The first thing I would recommend doing is finding a spot in your yard that you can get some extra dirt and put about 2-3 shovel-fulls in the 5 gallon bucket for each daylilly that you will be splitting. If you MUST, you can buy planting soil from your local home improvement store or nursery, but why spend the money; you have perfectly good soil in your yard. Do not overfill the bucket past the point that you can carry it, and if you're splitting a lot of daylillies, make sure to use a wheel barrow instead.

The shovel is going to be the main star of today's show. There are many types of daylilies, but for the most part, the splitting is the same. The stella d'oro variety (the ones that look more like bushhes or the hair from a troll doll), simply require that you place the shovel tip right down the center of the plant and give the shovel a good stomp with your foot. Remove the half that you're digging up and fill the hole with the dirt that you have in the 5 gallon bucket or wheel barrow. Give it a little water and the splitting part is complete.

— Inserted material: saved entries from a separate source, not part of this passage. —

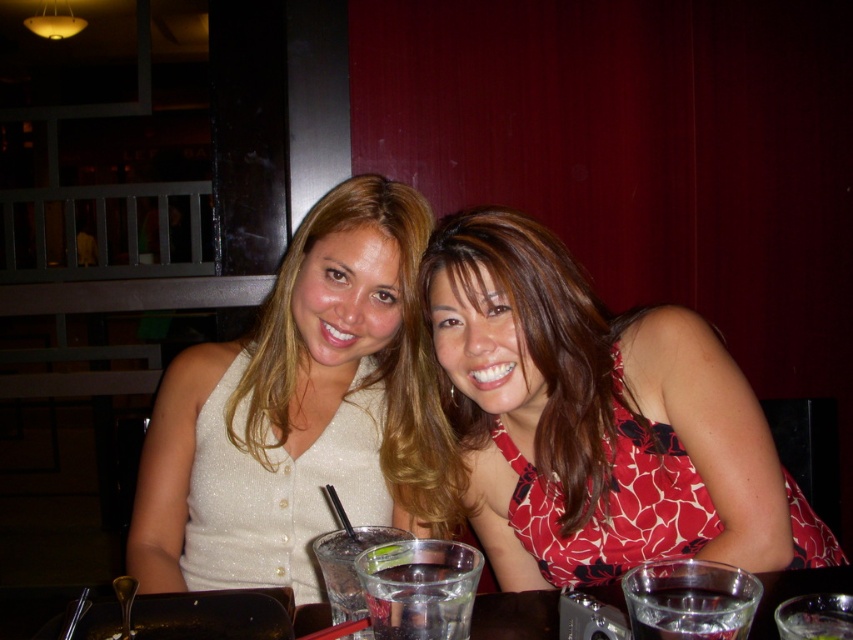 You are a photographer taking a picture of the two women at the table. You notice a point at coordinates (x=277, y=492). What object is located at this point?

The point at coordinates (x=277, y=492) marks the white sparkly dress at center.

You are a photographer trying to capture a closeup shot of both the white glittery top at center and the red floral dress at center. Given that your camera lens has a maximum focus range of 12 inches, will you be able to focus on both subjects simultaneously?

The white glittery top at center and the red floral dress at center are 11.73 inches apart from each other. Since the distance between them is within the camera lens maximum focus range of 12 inches, the photographer can focus on both subjects simultaneously. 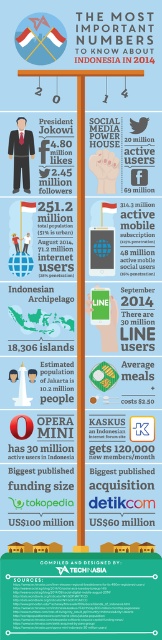 What is the relationship in height between the matte black mobile phone at center and the white glossy flag at center in the infographic?

The matte black mobile phone at center is taller than the white glossy flag at center.

You are standing at the point marked with coordinates (134, 262) in the image. There is another point 1.98 meters away from you. Can you reach it without moving your feet?

The other point is 1.98 meters away from the point marked with coordinates (134, 262). Since the distance is greater than an average person can reach without moving, you cannot reach it without moving your feet. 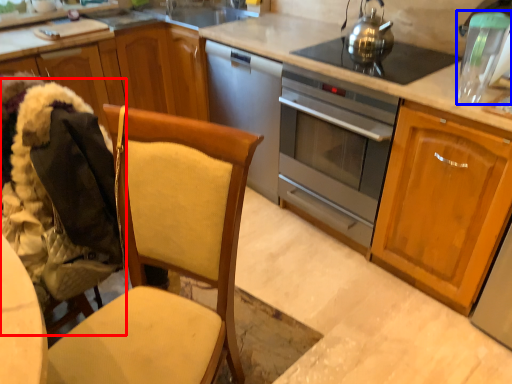 Question: Which object is further to the camera taking this photo, folding chair (highlighted by a red box) or appliance (highlighted by a blue box)?

Choices:
 (A) folding chair
 (B) appliance

Answer: (B) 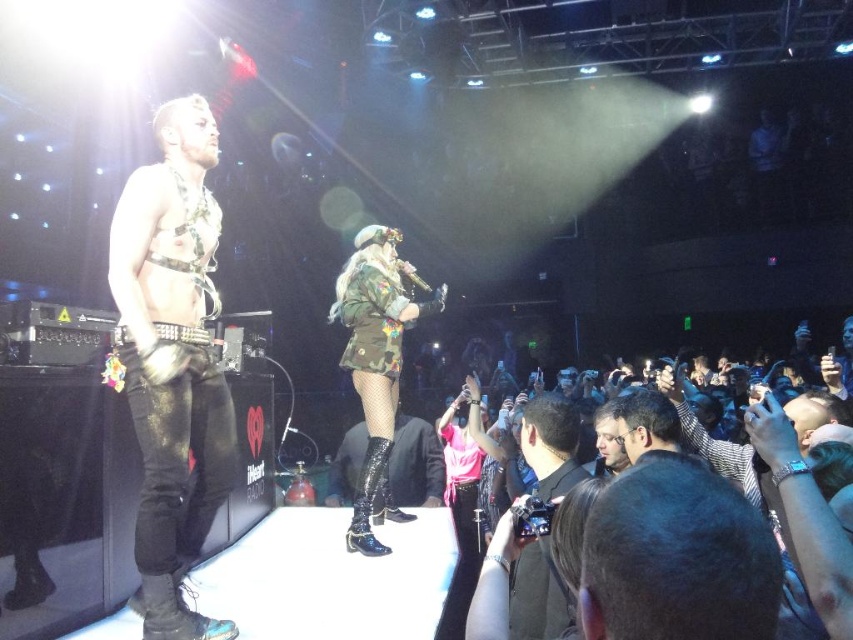 Looking at this image, you are a photographer at the concert venue. You want to take a photo of both the shiny black leather pants at left and the dark brown hair at lower right in the same frame. Your camera has a maximum focus range of 1.8 meters. Can you capture both subjects in focus without moving your position?

The shiny black leather pants at left and dark brown hair at lower right are 1.82 meters apart from each other. Since the distance exceeds the camera maximum focus range of 1.8 meters, you cannot capture both subjects in focus without moving your position.

You are a photographer at the concert venue. You need to capture a closeup shot of the shiny black leather pants at left and the dark brown hair at lower right. Which object should you focus on first if you want to ensure both are in focus without adjusting the camera settings?

The shiny black leather pants at left is larger in size compared to the dark brown hair at lower right, so you should focus on the shiny black leather pants at left first to ensure both are in focus.

You are a photographer at the concert and want to capture both the pink satin dress at center and the glossy patent leather boot at center in a single frame. Which object should you focus on to ensure both are visible without cropping?

The pink satin dress at center is wider than the glossy patent leather boot at center, so focusing on the pink satin dress at center will ensure both objects are visible in the frame. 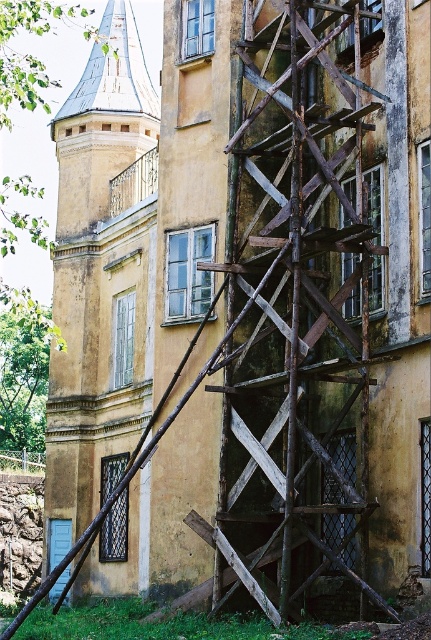 Can you confirm if rusty wood scaffolding at center is taller than matte yellow tower at center?

In fact, rusty wood scaffolding at center may be shorter than matte yellow tower at center.

Does rusty wood scaffolding at center have a smaller size compared to matte yellow tower at center?

Indeed, rusty wood scaffolding at center has a smaller size compared to matte yellow tower at center.

This screenshot has width=431, height=640. I want to click on rusty wood scaffolding at center, so click(297, 310). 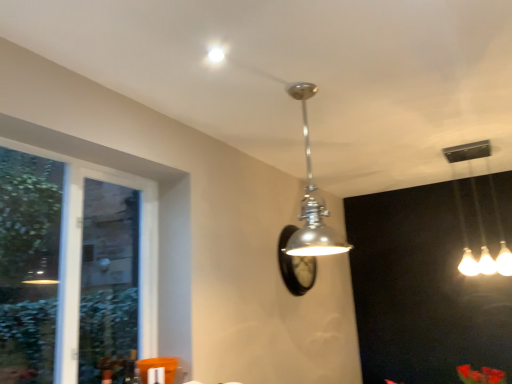 The height and width of the screenshot is (384, 512). What do you see at coordinates (481, 375) in the screenshot?
I see `rubberized plastic flowers at center` at bounding box center [481, 375].

Identify the location of white glossy light fixture at upper right, the 2th lamp when ordered from left to right. Image resolution: width=512 pixels, height=384 pixels. (478, 215).

Image resolution: width=512 pixels, height=384 pixels. What do you see at coordinates (478, 215) in the screenshot?
I see `white glossy light fixture at upper right, placed as the 1th lamp when sorted from back to front` at bounding box center [478, 215].

What are the coordinates of `polished chrome pendant light at center, the first lamp in the front-to-back sequence` in the screenshot? It's located at (312, 199).

The width and height of the screenshot is (512, 384). I want to click on clear glass window at left, so click(158, 221).

At what (x,y) coordinates should I click in order to perform the action: click on rubberized plastic flowers at center. Please return your answer as a coordinate pair (x, y). The image size is (512, 384). Looking at the image, I should click on (481, 375).

Between matte silver droplight at upper center and polished chrome pendant light at center, positioned as the second lamp in back-to-front order, which one has smaller width?

matte silver droplight at upper center.

In terms of size, does matte silver droplight at upper center appear bigger or smaller than polished chrome pendant light at center, which is counted as the first lamp, starting from the left?

matte silver droplight at upper center is smaller than polished chrome pendant light at center, which is counted as the first lamp, starting from the left.

Is matte silver droplight at upper center taller than polished chrome pendant light at center, the first lamp in the front-to-back sequence?

In fact, matte silver droplight at upper center may be shorter than polished chrome pendant light at center, the first lamp in the front-to-back sequence.

Does point (217, 61) come behind point (307, 143)?

That is False.

Can you confirm if matte silver droplight at upper center is shorter than rubberized plastic flowers at center?

Yes.

This screenshot has width=512, height=384. Identify the location of flower that is under the matte silver droplight at upper center (from a real-world perspective). [481, 375].

Can you confirm if rubberized plastic flowers at center is bigger than polished chrome pendant light at center, positioned as the second lamp in back-to-front order?

Incorrect, rubberized plastic flowers at center is not larger than polished chrome pendant light at center, positioned as the second lamp in back-to-front order.

Is rubberized plastic flowers at center further to the viewer compared to polished chrome pendant light at center, the first lamp in the front-to-back sequence?

Yes, rubberized plastic flowers at center is behind polished chrome pendant light at center, the first lamp in the front-to-back sequence.

Looking at this image, is rubberized plastic flowers at center inside or outside of polished chrome pendant light at center, the first lamp in the front-to-back sequence?

rubberized plastic flowers at center is outside polished chrome pendant light at center, the first lamp in the front-to-back sequence.

Measure the distance from rubberized plastic flowers at center to polished chrome pendant light at center, which is the 2th lamp in right-to-left order.

A distance of 4.88 feet exists between rubberized plastic flowers at center and polished chrome pendant light at center, which is the 2th lamp in right-to-left order.

From the image's perspective, between matte silver droplight at upper center and clear glass window at left, which one is located above?

matte silver droplight at upper center is shown above in the image.

Considering the relative sizes of matte silver droplight at upper center and clear glass window at left in the image provided, is matte silver droplight at upper center shorter than clear glass window at left?

Indeed, matte silver droplight at upper center has a lesser height compared to clear glass window at left.

Between matte silver droplight at upper center and clear glass window at left, which one appears on the right side from the viewer's perspective?

Positioned to the right is matte silver droplight at upper center.

Which is correct: matte silver droplight at upper center is inside clear glass window at left, or outside of it?

matte silver droplight at upper center cannot be found inside clear glass window at left.

Does rubberized plastic flowers at center turn towards matte silver droplight at upper center?

No, rubberized plastic flowers at center is not turned towards matte silver droplight at upper center.

Visually, is rubberized plastic flowers at center positioned to the left or to the right of matte silver droplight at upper center?

In the image, rubberized plastic flowers at center appears on the right side of matte silver droplight at upper center.

Is matte silver droplight at upper center completely or partially inside rubberized plastic flowers at center?

Definitely not — matte silver droplight at upper center is not inside rubberized plastic flowers at center.

Between rubberized plastic flowers at center and matte silver droplight at upper center, which one has larger size?

rubberized plastic flowers at center is bigger.

What's the angular difference between polished chrome pendant light at center, which is counted as the first lamp, starting from the left, and clear glass window at left's facing directions?

The facing directions of polished chrome pendant light at center, which is counted as the first lamp, starting from the left, and clear glass window at left are 90 degrees apart.

From the image's perspective, is polished chrome pendant light at center, which is counted as the first lamp, starting from the left, above clear glass window at left?

Yes, from the image's perspective, polished chrome pendant light at center, which is counted as the first lamp, starting from the left, is on top of clear glass window at left.

Consider the image. From a real-world perspective, which is physically below, polished chrome pendant light at center, which is the 2th lamp in right-to-left order, or clear glass window at left?

clear glass window at left is physically lower.

In order to click on the 2nd lamp positioned above the clear glass window at left (from a real-world perspective) in this screenshot , I will do `click(312, 199)`.

Is the position of white glossy light fixture at upper right, which ranks as the first lamp in right-to-left order, more distant than that of matte silver droplight at upper center?

Yes, it is behind matte silver droplight at upper center.

Considering the sizes of objects white glossy light fixture at upper right, which appears as the 2th lamp when viewed from the front, and matte silver droplight at upper center in the image provided, who is bigger, white glossy light fixture at upper right, which appears as the 2th lamp when viewed from the front, or matte silver droplight at upper center?

white glossy light fixture at upper right, which appears as the 2th lamp when viewed from the front, is bigger.

Is white glossy light fixture at upper right, the 2th lamp when ordered from left to right, aimed at matte silver droplight at upper center?

No, white glossy light fixture at upper right, the 2th lamp when ordered from left to right, is not facing towards matte silver droplight at upper center.

Between white glossy light fixture at upper right, which ranks as the first lamp in right-to-left order, and matte silver droplight at upper center, which one has more height?

white glossy light fixture at upper right, which ranks as the first lamp in right-to-left order, is taller.

Identify the location of the 1st lamp to the right when counting from the matte silver droplight at upper center. (312, 199).

Locate an element on the screen. The image size is (512, 384). droplight on the left of the rubberized plastic flowers at center is located at coordinates (216, 54).

When comparing their distances from clear glass window at left, does rubberized plastic flowers at center or matte silver droplight at upper center seem closer?

Based on the image, matte silver droplight at upper center appears to be nearer to clear glass window at left.

From the image, which object appears to be farther from white glossy light fixture at upper right, the 2th lamp when ordered from left to right, clear glass window at left or matte silver droplight at upper center?

Among the two, matte silver droplight at upper center is located further to white glossy light fixture at upper right, the 2th lamp when ordered from left to right.

From the image, which object appears to be nearer to matte silver droplight at upper center, white glossy light fixture at upper right, the 2th lamp when ordered from left to right, or polished chrome pendant light at center, which is the 2th lamp in right-to-left order?

The object closer to matte silver droplight at upper center is polished chrome pendant light at center, which is the 2th lamp in right-to-left order.

Considering their positions, is polished chrome pendant light at center, the first lamp in the front-to-back sequence, positioned closer to clear glass window at left than white glossy light fixture at upper right, placed as the 1th lamp when sorted from back to front?

Among the two, polished chrome pendant light at center, the first lamp in the front-to-back sequence, is located nearer to clear glass window at left.

When comparing their distances from white glossy light fixture at upper right, which appears as the 2th lamp when viewed from the front, does polished chrome pendant light at center, the first lamp in the front-to-back sequence, or matte silver droplight at upper center seem further?

Based on the image, matte silver droplight at upper center appears to be further to white glossy light fixture at upper right, which appears as the 2th lamp when viewed from the front.

Based on their spatial positions, is clear glass window at left or white glossy light fixture at upper right, which ranks as the first lamp in right-to-left order, closer to matte silver droplight at upper center?

clear glass window at left lies closer to matte silver droplight at upper center than the other object.

Estimate the real-world distances between objects in this image. Which object is closer to clear glass window at left, matte silver droplight at upper center or white glossy light fixture at upper right, which appears as the 2th lamp when viewed from the front?

matte silver droplight at upper center.

When comparing their distances from polished chrome pendant light at center, positioned as the second lamp in back-to-front order, does clear glass window at left or rubberized plastic flowers at center seem closer?

Based on the image, clear glass window at left appears to be nearer to polished chrome pendant light at center, positioned as the second lamp in back-to-front order.

I want to click on lamp situated between clear glass window at left and white glossy light fixture at upper right, which appears as the 2th lamp when viewed from the front, from left to right, so click(x=312, y=199).

This screenshot has height=384, width=512. Identify the location of lamp between clear glass window at left and rubberized plastic flowers at center. (312, 199).

Identify the location of flower located between polished chrome pendant light at center, which is counted as the first lamp, starting from the left, and white glossy light fixture at upper right, which appears as the 2th lamp when viewed from the front, in the left-right direction. (481, 375).

At what (x,y) coordinates should I click in order to perform the action: click on droplight located between clear glass window at left and rubberized plastic flowers at center in the left-right direction. Please return your answer as a coordinate pair (x, y). This screenshot has height=384, width=512. Looking at the image, I should click on (216, 54).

Now take the part of the plant that you removed from the ground and move it to its new location. Dig a hole deep enough to cover up the tubers or roots and fill it with dirt while suspending the daylilly at just the right height above the hole. Tamp the dirt with your foot and give it plenty of water over the next few days. You may notice the plant turning yellow during this time. This is normal and is simply shock. The plant should come back full steam ahead next season.

The splitting process is identical with larger varieties of daylilies, but you can see the "fans" more clearly and a little extra precaution should be taken with the angle of the shovel. It is very easy to separate the fan from the tube or root system. Do not worry, you will not be a murderer, the original plant will regrow, but you will not have much to transplant at the new location.

Keep the obsession and happy gardening!